• WORK INSTRUCTIONS: An exact copy of the entries is needed, with every picture left out.

• EXERCISE DATA:
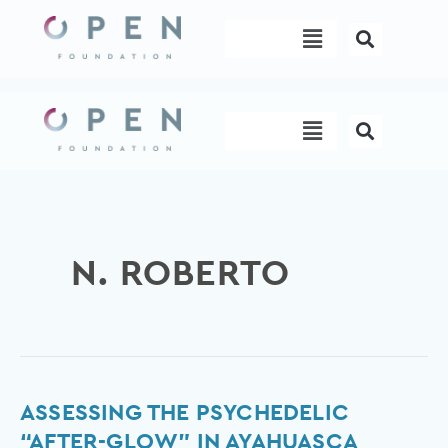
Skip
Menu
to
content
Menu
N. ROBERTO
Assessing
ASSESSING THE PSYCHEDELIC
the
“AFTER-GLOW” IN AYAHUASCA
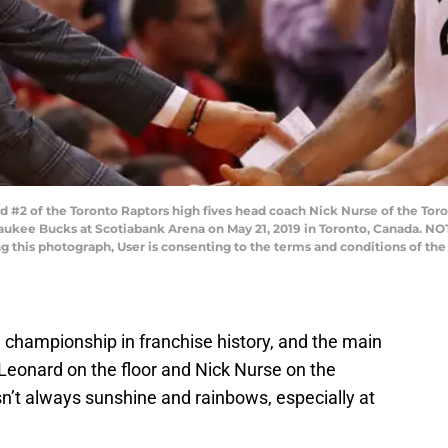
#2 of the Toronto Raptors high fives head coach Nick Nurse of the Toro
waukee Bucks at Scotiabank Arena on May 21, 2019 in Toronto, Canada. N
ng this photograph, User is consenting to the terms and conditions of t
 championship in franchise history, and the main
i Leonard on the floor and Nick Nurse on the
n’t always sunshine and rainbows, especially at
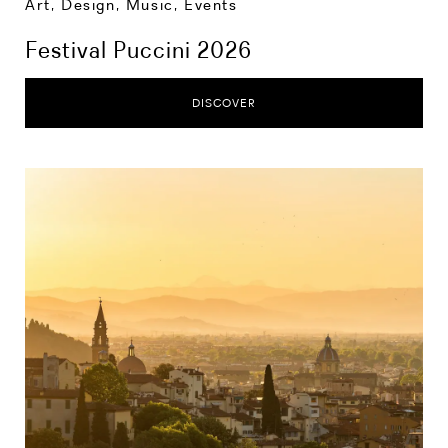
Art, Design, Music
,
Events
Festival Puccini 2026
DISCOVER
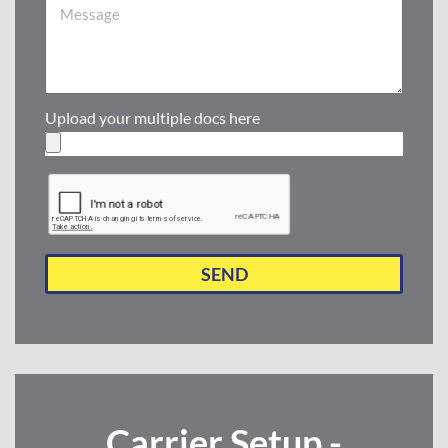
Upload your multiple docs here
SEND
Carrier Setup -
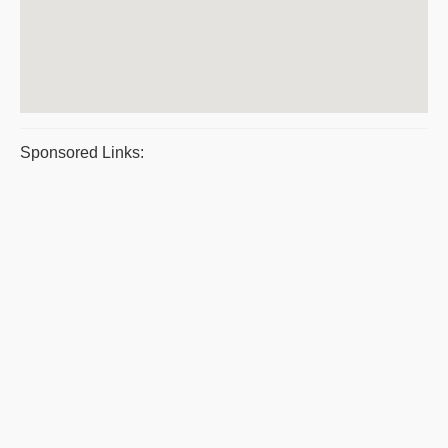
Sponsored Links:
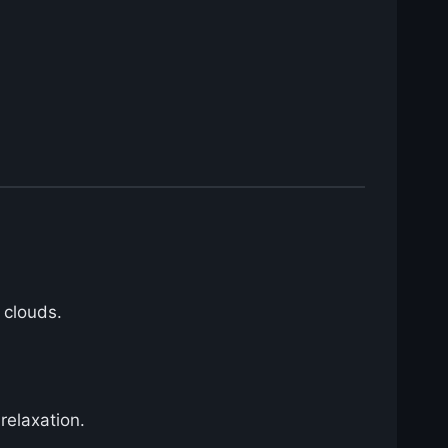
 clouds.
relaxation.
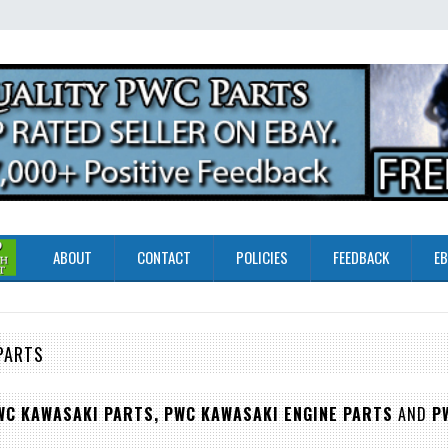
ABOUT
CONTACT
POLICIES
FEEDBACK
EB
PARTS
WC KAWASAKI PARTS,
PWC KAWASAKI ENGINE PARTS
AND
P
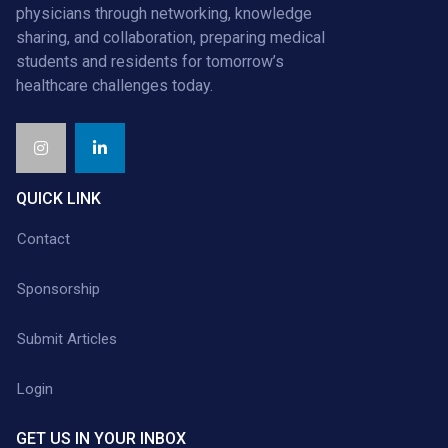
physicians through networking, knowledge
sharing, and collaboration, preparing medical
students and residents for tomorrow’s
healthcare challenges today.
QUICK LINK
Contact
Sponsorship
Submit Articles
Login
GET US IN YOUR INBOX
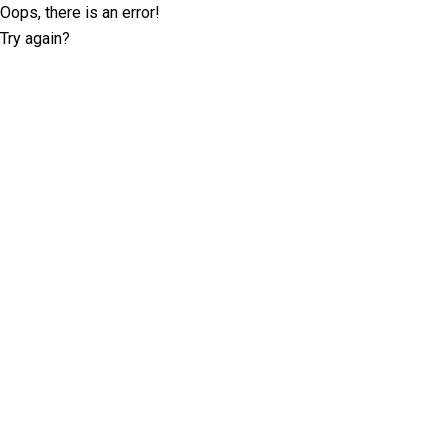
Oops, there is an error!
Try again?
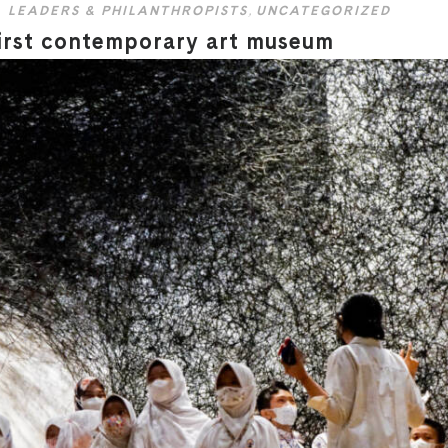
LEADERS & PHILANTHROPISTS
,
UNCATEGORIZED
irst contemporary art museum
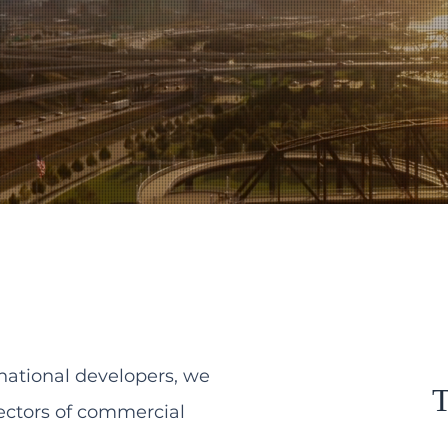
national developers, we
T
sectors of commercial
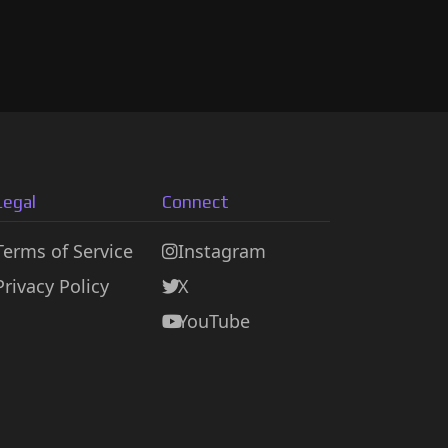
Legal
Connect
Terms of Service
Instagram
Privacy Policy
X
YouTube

• RESULT BELOW:
Skip
Menu
to
content
Menu
N. ROBERTO
Assessing
ASSESSING THE PSYCHEDELIC
the
“AFTER-GLOW” IN AYAHUASCA
#2 of the Toronto Raptors high fives head coach Nick Nurse of the Toro
waukee Bucks at Scotiabank Arena on May 21, 2019 in Toronto, Canada. N
ng this photograph, User is consenting to the terms and conditions of t
 championship in franchise history, and the main
i Leonard on the floor and Nick Nurse on the
n’t always sunshine and rainbows, especially at
Art, Design, Music
,
Events
Festival Puccini 2026
DISCOVER
Upload your multiple docs here
SEND
Carrier Setup -
Sponsored Links:
 clouds.
relaxation.
ABOUT
CONTACT
POLICIES
FEEDBACK
EB
PARTS
WC KAWASAKI PARTS,
PWC KAWASAKI ENGINE PARTS
AND
P
physicians through networking, knowledge
sharing, and collaboration, preparing medical
students and residents for tomorrow’s
healthcare challenges today.
QUICK LINK
Contact
Sponsorship
Submit Articles
Login
GET US IN YOUR INBOX
Oops, there is an error!
Try again?
LEADERS & PHILANTHROPISTS
,
UNCATEGORIZED
irst contemporary art museum
national developers, we
T
sectors of commercial
Legal
Connect
Terms of Service
Instagram
Privacy Policy
X
YouTube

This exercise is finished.